Pursuant to Section 13 or 15(d) of the Securities Exchange Act of 1934

Date of Report (Date of earliest event reported): June 26, 2013

_______________________________

Kenergy Scientific, Inc.

(Exact name of registrant as specified in its charter)

_______________________________

 

New Jersey 333-120507 20-1862816
(State or Other Jurisdiction (Commission (I.R.S. Employer
of Incorporation) File Number) Identification No.)

56 Junction Rd. flemington, NJ 08822
(Address of Principal Executive Offices) (Zip Code)

908-788-0077
(Registrant’s telephone number, including area code)

Not Applicable
(Former name or former address, if changed since last report)

Check the appropriate box below if the Form 8-K filing is intended to simultaneously satisfy the filing obligation of the registrant under any of the following provisions:

¨ Written communications pursuant to Rule 425 under the Securities Act (17 CFR 230.425)
¨ Soliciting material pursuant to Rule 14a-12 under the Exchange Act (17 CFR 240.14a-12)
¨ Pre-commencement communications pursuant to Rule 14d-2(b) under the Exchange Act (17 CFR 240.14d-2(b))
¨ Pre-commencement communications pursuant to Rule 13e-4(c) under the Exchange Act (17 CFR 240.13e-4(c))
 

 

 
 

 

Section 8 – Other Events

 

Item 8.01 Other Events

 

On June 26, 2013, Kenneth Glynn (“Party A”) executed a non-binding Letter of Intent with Mira Mar Group Inc (“MMG” or “Party B”), and together with Party A, each a “Party” and collectively the “Parties”, sets forth the general terms and conditions of the Parties’ agreement to purchase on the part of Party B and to sell on the part of Party A certain shares of stock in Kenergy Scientific, Inc.

 

Party B intends to acquire control of KNSC for the purpose of operating two separate subsidiaries One subsidiary is an EU and (Seychelles in transition) based financial services type organization Pan Tuffa Holdings which operates and maintains and operates a substantial size of operation of Internet based properties such as (SPOTFX) www.spotfx.com (OPTIONS) www.optionese.com and (PRESCIOUS METALS DEALER) www.trustvault.com. The second subsidiary will be a Canadian based advertising media company. The media company represents or acts as a sales agent with other advertising aggregators for approximately 140 Nationwide radio stations in Canada and markets such as Toronto Ottawa and Vancouver. The company manages social media networks for companies and offers various customer service solutions for their corporate clients through a company owned call centre. The media group also acts as a sales agent for a Delaware USA real estate timeshare and fractional ownership company. Party B has no desire to operate the GreenSmart Store business or retain currently existing KNSC Management Patents and Patent Applications.

 

 

Item 9.01.  Financial Statements and Exhibits.

 

(d)   Exhibits

 

99.1 Control Block of Stock Securities Purchase Agreement
   

 
 

 

 

SIGNATURES

 

 

Pursuant to the requirements of the Securities Exchange Act of 1934, as amended, the registrant has duly caused this report to be signed on its behalf by the undersigned hereunto duly authorized.

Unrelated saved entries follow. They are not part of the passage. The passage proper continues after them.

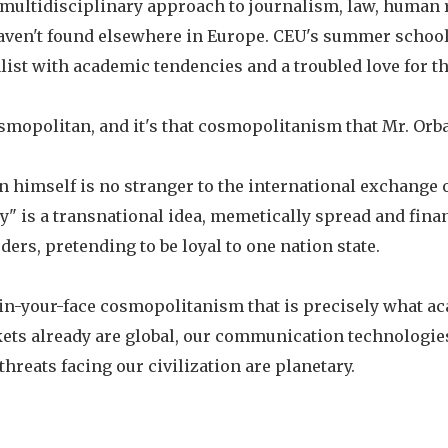
 multidisciplinary approach to journalism, law, human 
haven't found elsewhere in Europe. CEU's summer school
nalist with academic tendencies and a troubled love for th
smopolitan, and it's that cosmopolitanism that Mr. Orba
n himself is no stranger to the international exchange o
y" is a transnational idea, memetically spread and fina
ders, pretending to be loyal to one nation state.
in-your-face cosmopolitanism that is precisely what a
kets already are global, our communication technologies
hreats facing our civilization are planetary.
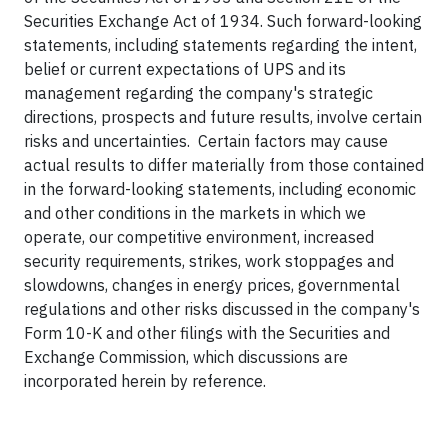
Securities Exchange Act of 1934. Such forward-looking
statements, including statements regarding the intent,
belief or current expectations of UPS and its
management regarding the company's strategic
directions, prospects and future results, involve certain
risks and uncertainties. Certain factors may cause
actual results to differ materially from those contained
in the forward-looking statements, including economic
and other conditions in the markets in which we
operate, our competitive environment, increased
security requirements, strikes, work stoppages and
slowdowns, changes in energy prices, governmental
regulations and other risks discussed in the company's
Form 10-K and other filings with the Securities and
Exchange Commission, which discussions are
incorporated herein by reference.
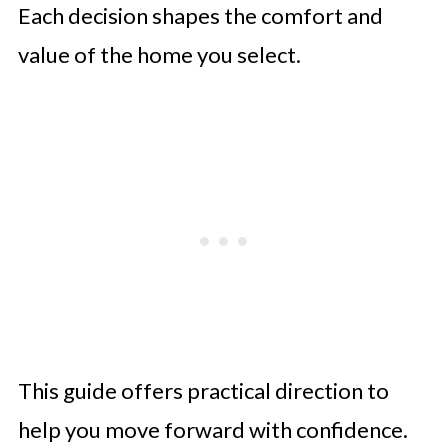
Each decision shapes the comfort and
value of the home you select.
This guide offers practical direction to
help you move forward with confidence.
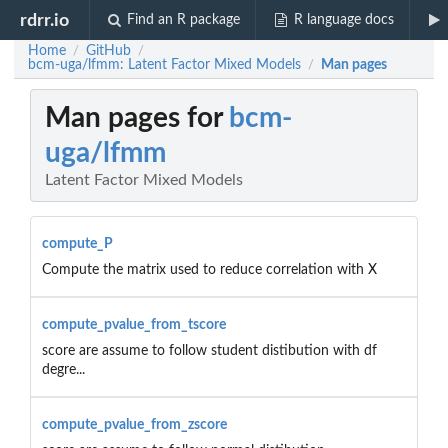
rdrr.io
Find an R package
R language docs
Home
GitHub
/
/
bcm-uga/lfmm: Latent Factor Mixed Models
Man pages
/
Man pages for
bcm-
uga/lfmm
Latent Factor Mixed Models
compute_P
Compute the matrix used to reduce correlation with X
compute_pvalue_from_tscore
score are assume to follow student distibution with df
degre...
compute_pvalue_from_zscore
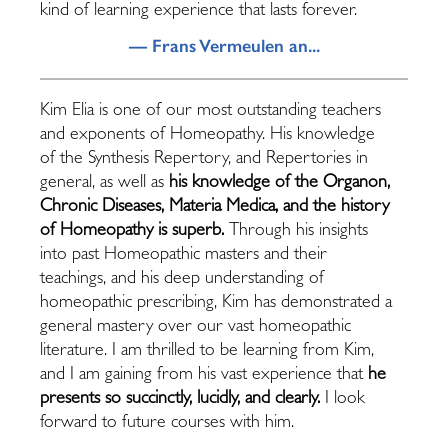
kind of learning experience that lasts forever.
— Frans Vermeulen an...
Kim Elia is one of our most outstanding teachers
and exponents of Homeopathy. His knowledge
of the Synthesis Repertory, and Repertories in
general, as well as
his knowledge of the Organon,
Chronic Diseases, Materia Medica, and the history
of Homeopathy is superb.
Through his insights
into past Homeopathic masters and their
teachings, and his deep understanding of
homeopathic prescribing, Kim has demonstrated a
general mastery over our vast homeopathic
literature. I am thrilled to be learning from Kim,
and I am gaining from his vast experience that
he
presents so succinctly, lucidly, and clearly.
I look
forward to future courses with him.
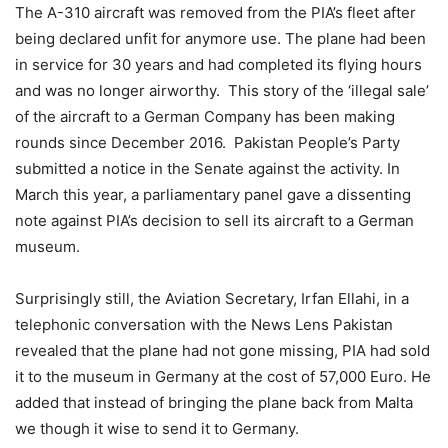
The A-310 aircraft was removed from the PIA’s fleet after
being declared unfit for anymore use. The plane had been
in service for 30 years and had completed its flying hours
and was no longer airworthy. This story of the ‘illegal sale’
of the aircraft to a German Company has been making
rounds since December 2016. Pakistan People’s Party
submitted a notice in the Senate against the activity. In
March this year, a parliamentary panel gave a dissenting
note against PIA’s decision to sell its aircraft to a German
museum.
Surprisingly still, the Aviation Secretary, Irfan Ellahi, in a
telephonic conversation with the News Lens Pakistan
revealed that the plane had not gone missing, PIA had sold
it to the museum in Germany at the cost of 57,000 Euro. He
added that instead of bringing the plane back from Malta
we though it wise to send it to Germany.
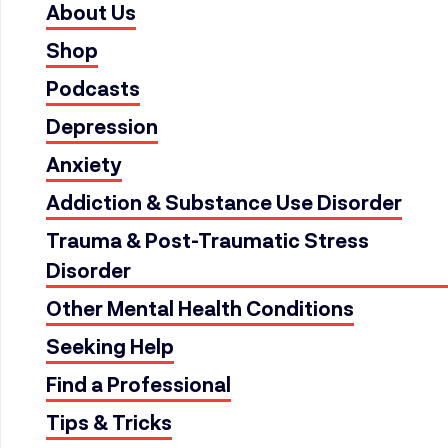
About Us
Shop
Podcasts
Depression
Anxiety
Addiction & Substance Use Disorder
Trauma & Post-Traumatic Stress
Disorder
Other Mental Health Conditions
Seeking Help
Find a Professional
Tips & Tricks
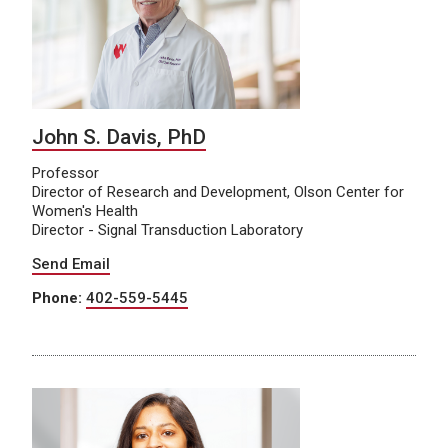
John S. Davis, PhD
Professor
Director of Research and Development, Olson Center for
Women's Health
Director - Signal Transduction Laboratory
Send Email
Phone:
402-559-5445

Date:  June 28, 2013 Kenergy Scientific, Inc.
  By /s/ Kenneth P. Glynn
    Name: Kenneth P. Glynn
Title: Chief Executive Officer

 

 
 

Exhibit 99.1

Mina Mar Group Inc

 5155 Spectrum Way Unit #5
Mississauga, ONT L4W 5A1
Canada 416 597 8884

 

 

PERSONAL & CONFIDENTIAL

May 31, 2013 (FINAL REVISIONS JUNE 28, 2013)

 

Kenneth Glynn

56 Junction Road

Flemington, NJ 08822

Re: Control Block of Stock Securities Purchase Agreement Miro Zecevic and or Mina Mar Group Inc (MMG), As interim agents (custodians) for an incoming Co CEO’s / Preferred Shareholder Charles Zein, Manuel Canales and or Zoran Cvetojevic

Dear Mr. Glynn:

This non-binding letter of intent (the “Letter of Intent”) is made by and between Kenneth Glynn. (“Party A”) and MMG Company A (“Party B”), and together with Party A, each a “Party” and collectively the “Parties”) and sets forth the general terms and conditions of the Parties’ agreement to purchase on the part of Party B and to sell on the part of Party A certain shares of stock in Kenergy Scientific, Inc. (KNSC) (the “Proposed Transaction”). This letter contains non-binding provisions of understanding between Party A and Party B, unless otherwise explicitly stated, it does not impose any legal obligations on either Party.

The Proposed Transaction requires additional documentation and approvals; including the preparation and approval of one or more final agreements (the “Final Agreements”) setting forth the terms and conditions of the Proposed Transaction in further detail. Before the Final Agreements are reached, we would like to confirm that we share an understanding of the principal terms and conditions of the Proposed Transaction, and that all Parties are willing to proceed in mutual good faith to work toward Final Agreements and a closing consistent with these terms.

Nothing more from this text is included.